The Junior Faculty Teaching Excellence Award, which recognizes teaching excellence, educational innovation, impact on student lives, and research/teaching connections, goes to tenure-track faculty who haven’t received tenure yet. That would be Thomas, whose lab studies the role of fluid transport phenomena in regulating the dynamics and kinetics of cellular and molecular transport processes. The goal, basically, is to design better drug delivery strategies in fighting cancer, integrating cellular engineering, biochemistry, biomaterials, and immunology fundamentals.
Thomas, who was awarded Georgia Tech’s first grant from the Susan G. Komen foundation, supporting her work in breast cancer immunotherapy, was honored in 2013 with the Rita Schaffer Young Investigator Award from the Biomedical Engineering Society.
Bhatti’s research interests include biomedical sensors and subsystems (including bioMEMS), neural prostheses (cochlear and vestibular), and vestibular rehabilitation.

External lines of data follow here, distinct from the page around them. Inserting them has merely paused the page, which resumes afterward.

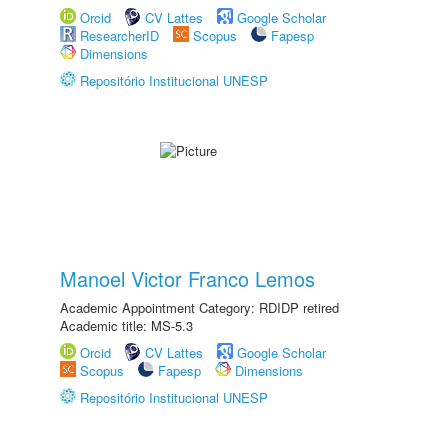
Orcid
CV Lattes
Google Scholar
ResearcherID
Scopus
Fapesp
Dimensions
Repositório Institucional UNESP
Manoel Victor Franco Lemos
Academic Appointment Category: RDIDP retired
Academic title: MS-5.3
Orcid
CV Lattes
Google Scholar
Scopus
Fapesp
Dimensions
Repositório Institucional UNESP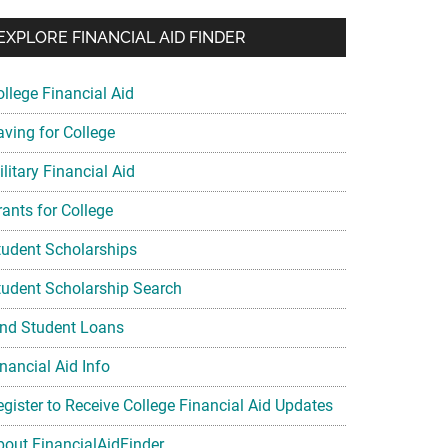
EXPLORE FINANCIAL AID FINDER
ollege Financial Aid
aving for College
litary Financial Aid
rants for College
tudent Scholarships
tudent Scholarship Search
ind Student Loans
nancial Aid Info
egister to Receive College Financial Aid Updates
bout FinancialAidFinder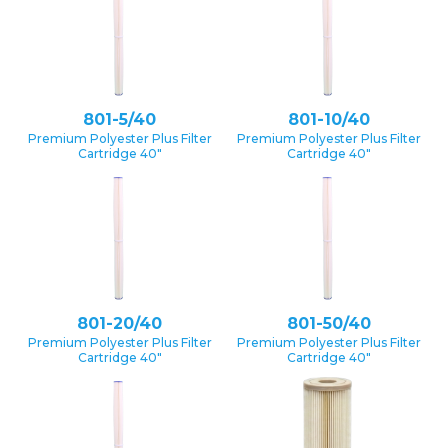
801-5/40
801-10/40
Premium Polyester Plus Filter
Premium Polyester Plus Filter
Cartridge 40″
Cartridge 40″
801-20/40
801-50/40
Premium Polyester Plus Filter
Premium Polyester Plus Filter
Cartridge 40″
Cartridge 40″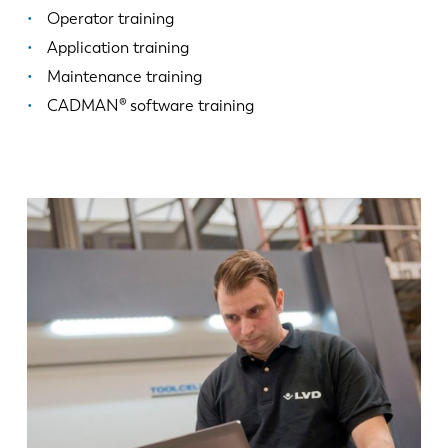
Operator training
Application training
Maintenance training
CADMAN® software training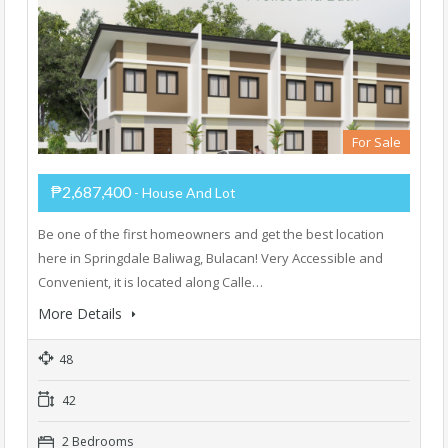
For Sale
₱2,687,400
- House And Lot
Be one of the first homeowners and get the best location
here in Springdale Baliwag, Bulacan! Very Accessible and
Convenient, it is located along Calle…
More Details
48
42
2 Bedrooms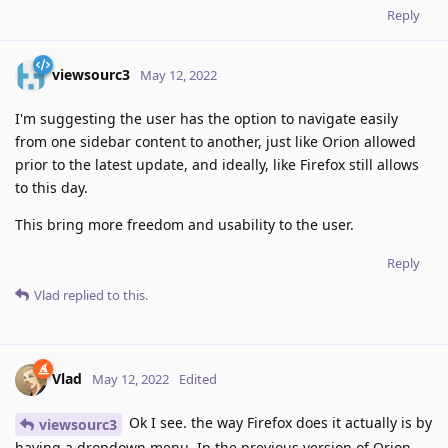
Reply
viewsourc3
May 12, 2022
I'm suggesting the user has the option to navigate easily
from one sidebar content to another, just like Orion allowed
prior to the latest update, and ideally, like Firefox still allows
to this day.
This bring more freedom and usability to the user.
Reply
Vlad
replied to this.
Vlad
May 12, 2022
Edited
Ok I see. the way Firefox does it actually is by
viewsourc3
having a dropdown menu. In the previous version of Orion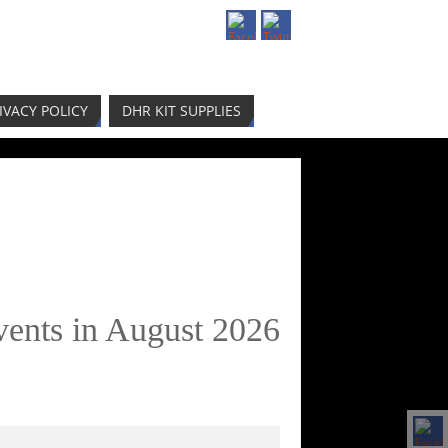
IVACY POLICY
DHR KIT SUPPLIES
vents in August 2026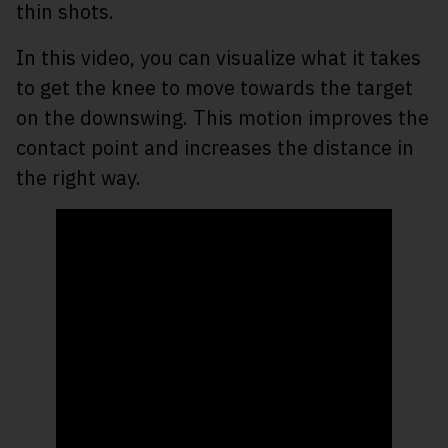
thin shots.
In this video, you can visualize what it takes
to get the knee to move towards the target
on the downswing. This motion improves the
contact point and increases the distance in
the right way.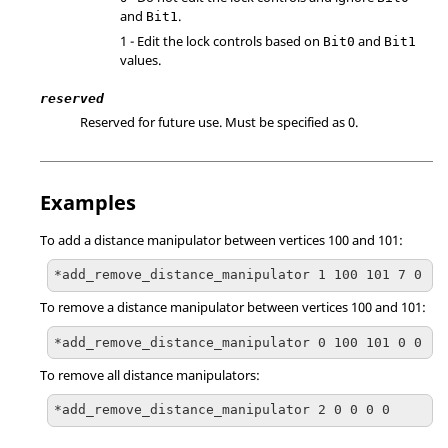
and
.
Bit1
1 - Edit the lock controls based on
and
Bit0
Bit1
values.
reserved
Reserved for future use. Must be specified as 0.
Examples
To add a distance manipulator between vertices 100 and 101:
*add_remove_distance_manipulator 1 100 101 7 0
To remove a distance manipulator between vertices 100 and 101:
*add_remove_distance_manipulator 0 100 101 0 0
To remove all distance manipulators:
*add_remove_distance_manipulator 2 0 0 0 0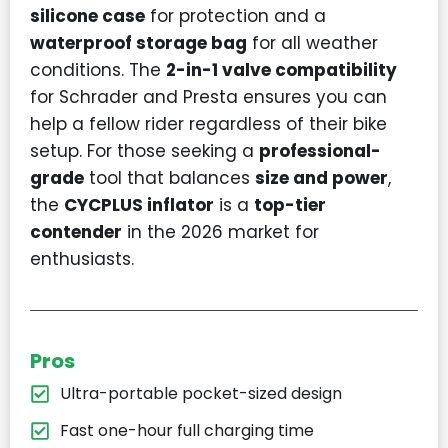
silicone case
for protection and a
waterproof storage bag
for all weather
conditions. The
2-in-1 valve compatibility
for Schrader and Presta ensures you can
help a fellow rider regardless of their bike
setup. For those seeking a
professional-
grade
tool that balances
size and power
,
the
CYCPLUS inflator
is a
top-tier
contender
in the 2026 market for
enthusiasts.
Pros
Ultra-portable pocket-sized design
Fast one-hour full charging time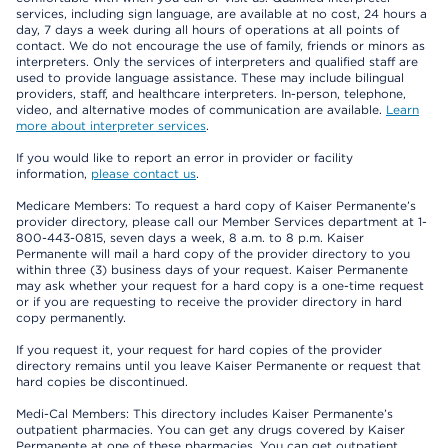
services, including sign language, are available at no cost, 24 hours a
day, 7 days a week during all hours of operations at all points of
contact. We do not encourage the use of family, friends or minors as
interpreters. Only the services of interpreters and qualified staff are
used to provide language assistance. These may include bilingual
providers, staff, and healthcare interpreters. In-person, telephone,
video, and alternative modes of communication are available.
Learn
more about interpreter services
.
If you would like to report an error in provider or facility
information,
please contact us
.
Medicare Members: To request a hard copy of Kaiser Permanente’s
provider directory, please call our Member Services department at 1-
800-443-0815, seven days a week, 8 a.m. to 8 p.m. Kaiser
Permanente will mail a hard copy of the provider directory to you
within three (3) business days of your request. Kaiser Permanente
may ask whether your request for a hard copy is a one-time request
or if you are requesting to receive the provider directory in hard
copy permanently.
If you request it, your request for hard copies of the provider
directory remains until you leave Kaiser Permanente or request that
hard copies be discontinued.
Medi-Cal Members: This directory includes Kaiser Permanente’s
outpatient pharmacies. You can get any drugs covered by Kaiser
Permanente at one of these pharmacies. You can get outpatient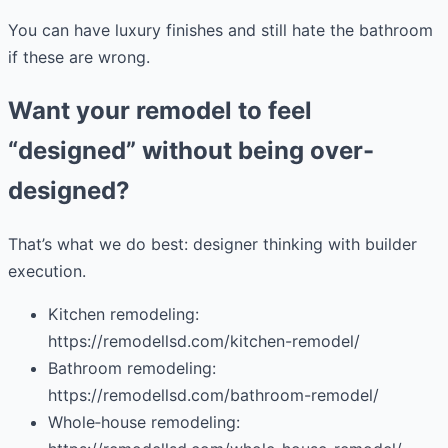
You can have luxury finishes and still hate the bathroom
if these are wrong.
Want your remodel to feel
“designed” without being over-
designed?
That’s what we do best: designer thinking with builder
execution.
Kitchen remodeling:
https://remodellsd.com/kitchen-remodel/
Bathroom remodeling:
https://remodellsd.com/bathroom-remodel/
Whole‑house remodeling: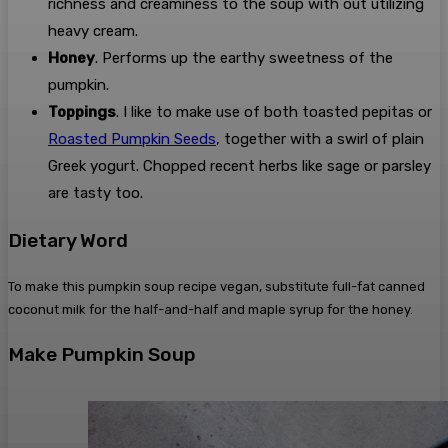
richness and creaminess to the soup with out utilizing
heavy cream.
Honey
. Performs up the earthy sweetness of the
pumpkin.
Toppings
. I like to make use of both toasted pepitas or
Roasted Pumpkin Seeds
, together with a swirl of plain
Greek yogurt. Chopped recent herbs like sage or parsley
are tasty too.
Dietary Word
To make this pumpkin soup recipe vegan, substitute full-fat canned
coconut milk for the half-and-half and maple syrup for the honey.
Make Pumpkin Soup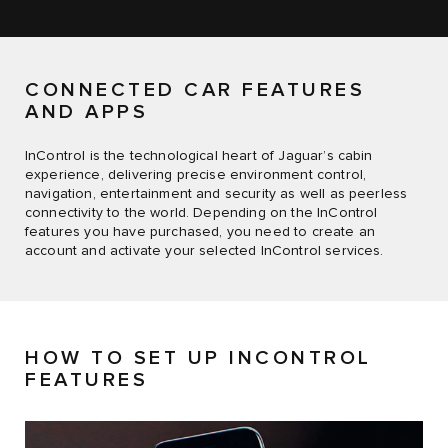
CONNECTED CAR FEATURES
AND APPS
InControl is the technological heart of Jaguar’s cabin
experience, delivering precise environment control,
navigation, entertainment and security as well as peerless
connectivity to the world. Depending on the InControl
features you have purchased, you need to create an
account and activate your selected InControl services.
HOW TO SET UP INCONTROL
FEATURES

Fenton’s work is focused on excitable media, complex systems, and pattern formation, using a combined approach of theory, experiments, and computer simulations.
Lieberman, whose lab is interested in the molecular details of how cells survive by recognizing and responding to intracellular signaling, serves as faculty director of the Petit Undergraduate Research Scholars.

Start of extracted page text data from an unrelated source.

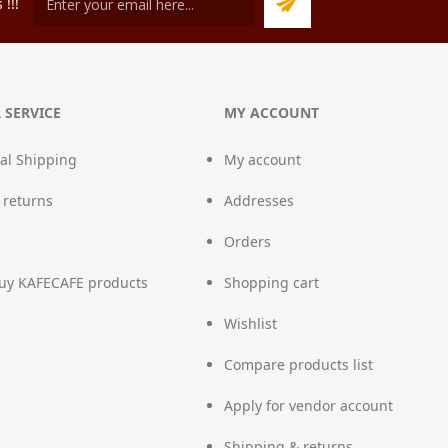
!!!
 SERVICE
MY ACCOUNT
nal Shipping
My account
 returns
Addresses
Orders
uy KAFECAFE products
Shopping cart
Wishlist
Compare products list
Apply for vendor account
Shipping & returns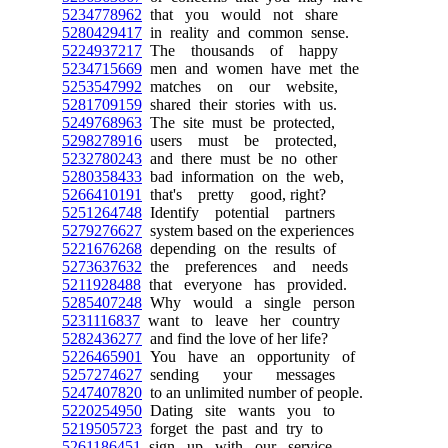
5234778962
that you would not share
5280429417
in reality and common sense.
5224937217
The thousands of happy
5234715669
men and women have met the
5253547992
matches on our website,
5281709159
shared their stories with us.
5249768963
The site must be protected,
5298278916
users must be protected,
5232780243
and there must be no other
5280358433
bad information on the web,
5266410191
that's pretty good, right?
5251264748
Identify potential partners
5279276627
system based on the experiences
5221676268
depending on the results of
5273637632
the preferences and needs
5211928488
that everyone has provided.
5285407248
Why would a single person
5231116837
want to leave her country
5282436277
and find the love of her life?
5226465901
You have an opportunity of
5257274627
sending your messages
5247407820
to an unlimited number of people.
5220254950
Dating site wants you to
5219505723
forget the past and try to
5261186451
sign up with our service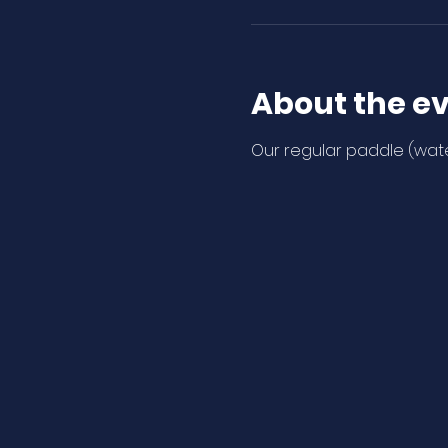
About the e
Our regular paddle (wate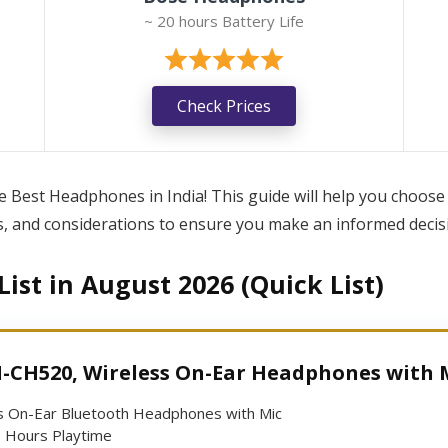
~ 20 hours Battery Life
Check Prices
Best Headphones in India! This guide will help you choose
es, and considerations to ensure you make an informed decisio
ist in August 2026 (Quick List)
-CH520, Wireless On-Ear Headphones with 
s On-Ear Bluetooth Headphones with Mic
 Hours Playtime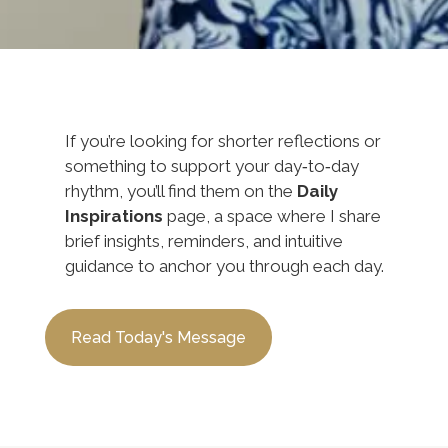
If you’re looking for shorter reflections or
something to support your day‑to‑day
rhythm, you’ll find them on the
Daily
Inspirations
page, a space where I share
brief insights, reminders, and intuitive
guidance to anchor you through each day.
Read Today's Message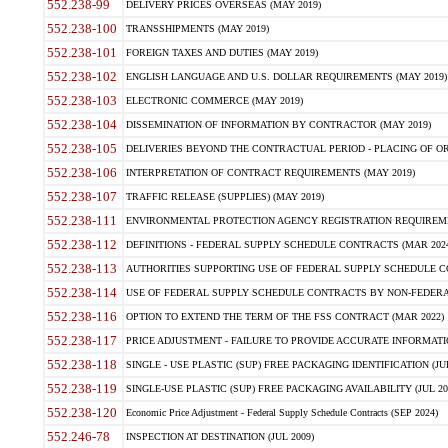
552.238-99
DELIVERY PRICES OVERSEAS (MAY 2019)
552.238-100
TRANSSHIPMENTS (MAY 2019)
552.238-101
FOREIGN TAXES AND DUTIES (MAY 2019)
552.238-102
ENGLISH LANGUAGE AND U.S. DOLLAR REQUIREMENTS (MAY 2019)
552.238-103
ELECTRONIC COMMERCE (MAY 2019)
552.238-104
DISSEMINATION OF INFORMATION BY CONTRACTOR (MAY 2019)
552.238-105
DELIVERIES BEYOND THE CONTRACTUAL PERIOD - PLACING OF OR
552.238-106
INTERPRETATION OF CONTRACT REQUIREMENTS (MAY 2019)
552.238-107
TRAFFIC RELEASE (SUPPLIES) (MAY 2019)
552.238-111
ENVIRONMENTAL PROTECTION AGENCY REGISTRATION REQUIREMEN
552.238-112
DEFINITIONS - FEDERAL SUPPLY SCHEDULE CONTRACTS (MAR 2024
552.238-113
AUTHORITIES SUPPORTING USE OF FEDERAL SUPPLY SCHEDULE C
552.238-114
USE OF FEDERAL SUPPLY SCHEDULE CONTRACTS BY NON-FEDERAL 
552.238-116
OPTION TO EXTEND THE TERM OF THE FSS CONTRACT (MAR 2022)
552.238-117
PRICE ADJUSTMENT - FAILURE TO PROVIDE ACCURATE INFORMATIO
552.238-118
SINGLE - USE PLASTIC (SUP) FREE PACKAGING IDENTIFICATION (JUL
552.238-119
SINGLE-USE PLASTIC (SUP) FREE PACKAGING AVAILABILITY (JUL 20
552.238-120
Economic Price Adjustment - Federal Supply Schedule Contracts (SEP 2024)
552.246-78
INSPECTION AT DESTINATION (JUL 2009)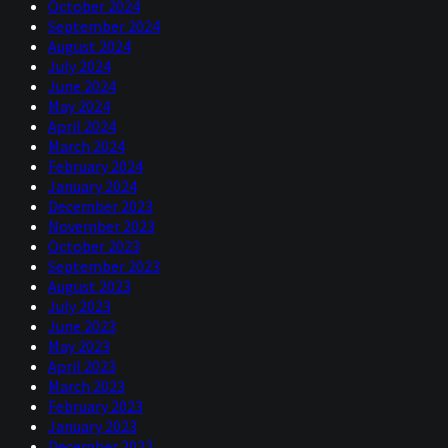
October 2024
September 2024
August 2024
July 2024
June 2024
May 2024
April 2024
March 2024
February 2024
January 2024
December 2023
November 2023
October 2023
September 2023
August 2023
July 2023
June 2023
May 2023
April 2023
March 2023
February 2023
January 2023
December 2022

Inan may be the only NCAA All-American in the group. The former discus thrower at Stanford University now devotes his time to designing medical devices and systems, particularly the development of technologies for monitoring diseases at home.
Super Supportive Staffers
The Outstanding Graduate Academic Advising Award is presented to a staff member who delivers outstanding performance in advising grad students, which Redding has done as the academic program coordinator for Bioinformatics and Quantitative Biosciences, two graduate degree programs administered through the Petit Institute.
Redding’s supporters note her steady guidance through the dramatic and rapid growth of these programs.
“Our program more than doubled in size from 2013 to 2016, succeeding in large part because of Lisa’s efficiency and attention to detail,” says Jung Choi, director of the Professional MS Bioinformatics Program. “I have served at Georgia Tech for over 30 years and Lisa Redding has been the highest-performing, most reliable, supportive, personable and invaluable member of the staff I have had the pleasure to work with.”
The Administrative Excellence Award winners performed like most valuable players during an NSF site visit last year. A decision on whether or not Georgia Tech actually gets the new ERC is pending.
“ERC grants are very high profile awards and of tremendous strategic importance to Georgia Tech,” says Roy, professor in the Coulter Department and director of the Marcus Center for Cell-Therapy Characterization and Manufacturing (MC3M).
The team led a massive logistical and marketing effort before and during the NSF visit, that included logo design and messaging, facilitating more than 60 meetings with key participants, coordinating with partner institutions, managing the budget, tracking expenses, and otherwise supporting the more than 130 attendees.
“Not a single person got lost, was unsure about the agenda, or where they needed to be,” Roy exclaims. “Simply put, without them, we would never have had this proposal go so successfully, and I we do get this award, this team of staff members deserve the bulk of the credit.”